UTLA members overwhelmingly approve agreement with LAUSD
Vanessa Romo | May 8, 2015
The school board is expected to rubber stamp the new deal at its next board meeting, on Tuesday.
Eighty three percent of union members — 25,300 people — participated in the ratification, with 97 percent voting to approve, the union said. An even higher percentage, 99 percent, voted yes to a two-year extension of the existing health benefits plan.
A UTLA official who was part of the team counting votes this afternoon, called the turn-out “amazing.”
“It’s one of the highest turnouts that UTLA has had in over a decade,” the official said, explaining that it’s “the result of numerous engagement efforts that began with the changeover in leadership and the campaign for Schools LA Students Deserve.
In addition to raises — the first in eight years — the contract also establishes a $13 million fund to hire more secondary school counselors to attain a newly-established 500-to-1 student-to-counselor ratio.
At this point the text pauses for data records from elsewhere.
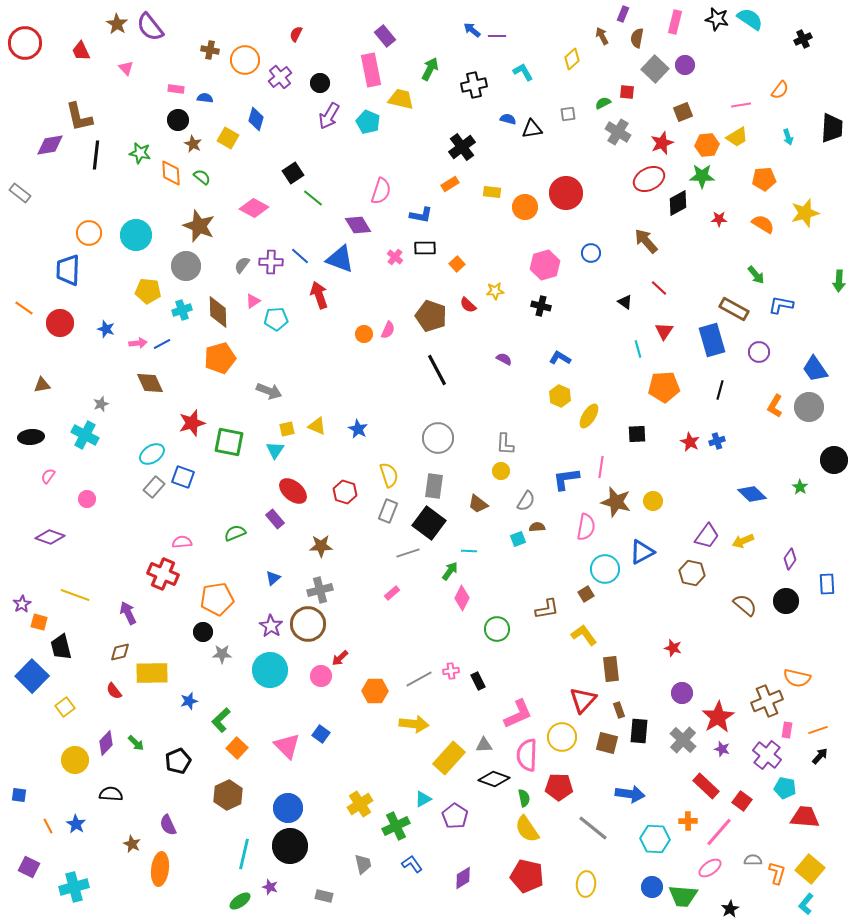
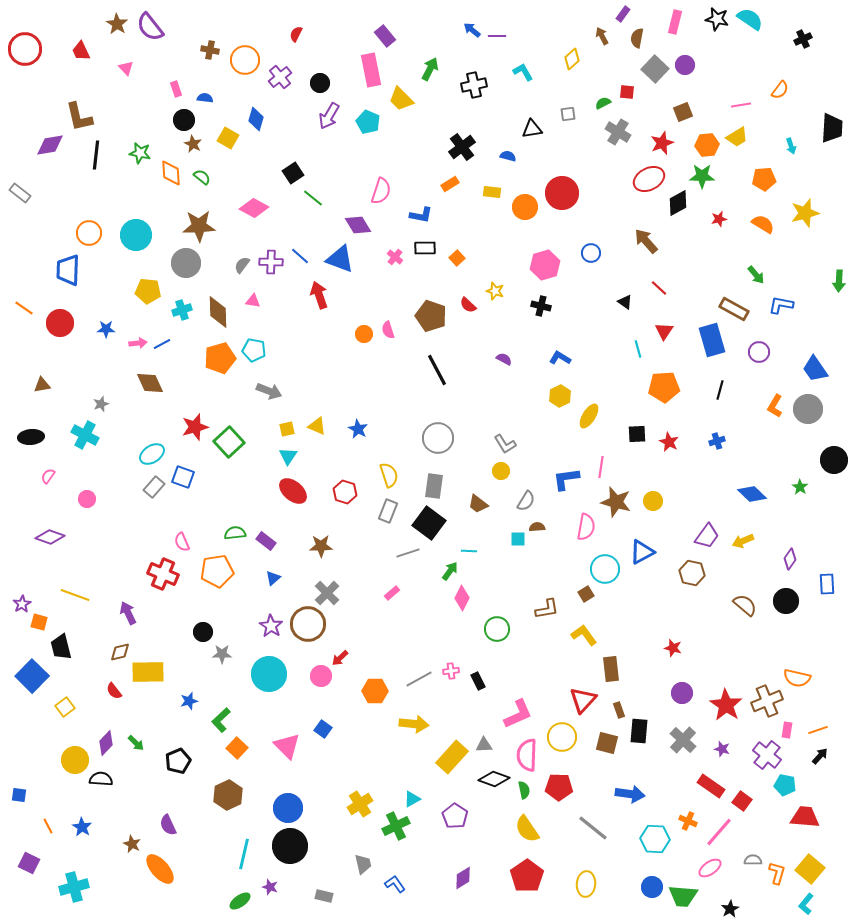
purple rectangle at (623, 14): rotated 14 degrees clockwise
red circle at (25, 43): moved 6 px down
pink rectangle at (176, 89): rotated 63 degrees clockwise
yellow trapezoid at (401, 99): rotated 148 degrees counterclockwise
blue semicircle at (508, 119): moved 37 px down
black circle at (178, 120): moved 6 px right
cyan arrow at (788, 137): moved 3 px right, 9 px down
red circle at (566, 193): moved 4 px left
red star at (719, 219): rotated 14 degrees counterclockwise
brown star at (199, 226): rotated 24 degrees counterclockwise
orange square at (457, 264): moved 6 px up
gray circle at (186, 266): moved 3 px up
yellow star at (495, 291): rotated 24 degrees clockwise
pink triangle at (253, 301): rotated 42 degrees clockwise
cyan pentagon at (276, 319): moved 22 px left, 31 px down; rotated 15 degrees clockwise
blue star at (106, 329): rotated 18 degrees counterclockwise
pink semicircle at (388, 330): rotated 138 degrees clockwise
yellow hexagon at (560, 396): rotated 10 degrees clockwise
gray circle at (809, 407): moved 1 px left, 2 px down
red star at (192, 423): moved 3 px right, 4 px down
green square at (229, 442): rotated 36 degrees clockwise
red star at (690, 442): moved 21 px left
gray L-shape at (505, 444): rotated 35 degrees counterclockwise
cyan triangle at (275, 450): moved 13 px right, 6 px down
purple rectangle at (275, 519): moved 9 px left, 22 px down; rotated 12 degrees counterclockwise
green semicircle at (235, 533): rotated 15 degrees clockwise
cyan square at (518, 539): rotated 21 degrees clockwise
pink semicircle at (182, 542): rotated 108 degrees counterclockwise
gray cross at (320, 590): moved 7 px right, 3 px down; rotated 30 degrees counterclockwise
orange pentagon at (217, 599): moved 28 px up
cyan circle at (270, 670): moved 1 px left, 4 px down
yellow rectangle at (152, 673): moved 4 px left, 1 px up
red star at (718, 717): moved 8 px right, 12 px up; rotated 8 degrees counterclockwise
blue square at (321, 734): moved 2 px right, 5 px up
yellow rectangle at (449, 758): moved 3 px right, 1 px up
red rectangle at (706, 786): moved 5 px right; rotated 8 degrees counterclockwise
cyan pentagon at (785, 788): moved 3 px up
black semicircle at (111, 794): moved 10 px left, 15 px up
green semicircle at (524, 798): moved 8 px up
cyan triangle at (423, 799): moved 11 px left
orange cross at (688, 821): rotated 24 degrees clockwise
blue star at (76, 824): moved 6 px right, 3 px down
blue L-shape at (412, 864): moved 17 px left, 20 px down
purple square at (29, 867): moved 4 px up
orange ellipse at (160, 869): rotated 48 degrees counterclockwise
red pentagon at (527, 876): rotated 24 degrees clockwise
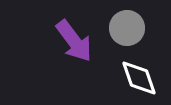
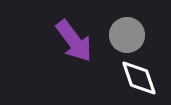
gray circle: moved 7 px down
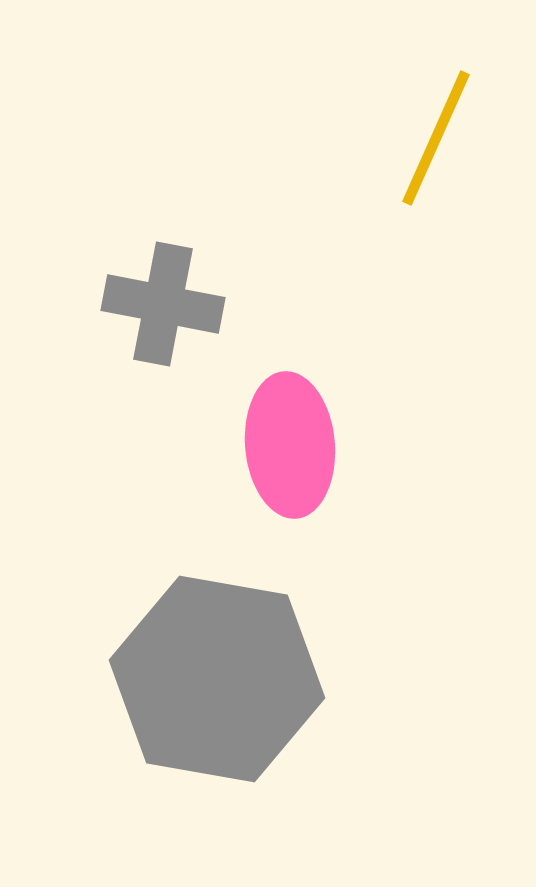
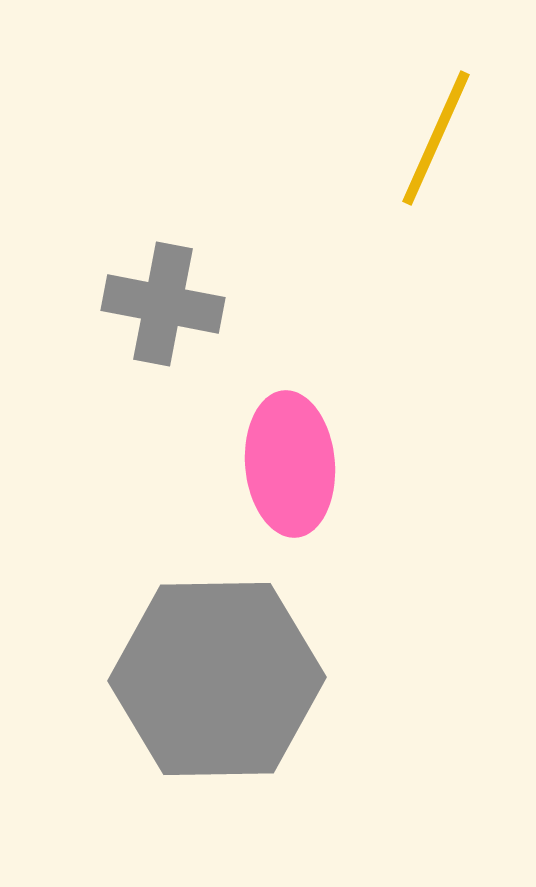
pink ellipse: moved 19 px down
gray hexagon: rotated 11 degrees counterclockwise
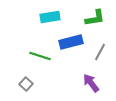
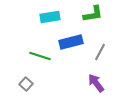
green L-shape: moved 2 px left, 4 px up
purple arrow: moved 5 px right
But, the LA Daily News reports another $13 million that had been promised to teachers to reduce eighth and ninth grade English and Math classes, is not guaranteed, as UTLA members were told.
“The Collective Bargaining Agreement is good for educators and students— with class size caps, lower counselor to student ratios, improved learning and working conditions, and fair compensation,” UTLA President Alex Caputo-Pearl said in a statement. “The Health Benefits Agreement extends fully funded healthcare benefits for all UTLA members and all our LAUSD labor partners. We are proud of our organizing efforts that led us here, but our work continues for the Schools LA Students Deserve.”
The language of the contract stipulates additional teachers and other class size reduction efforts will go forward only if the district has the money available.
By current budget projections the district is facing an estimated $127 million deficit, not counting the extra teacher expenditure.
In all, the agreement with UTLA will cost a total of $633 million over three years, plus an additional $31.6 million for several labor groups with “me too” clauses, also over three years, according to LA Unified officials.
The district had initially allocated $353 million for UTLA, which means the additional money from the state and from enrollment increases could be crucial to forestalling deficits in the years to come. Superintendent Ramon Cortines told board members that the district faces potential deficits as much as $559 million over two years through 2016-2017 if the additional state money is only a one-time occurrence.
*Adds comment from Alex Caputo-Pearl.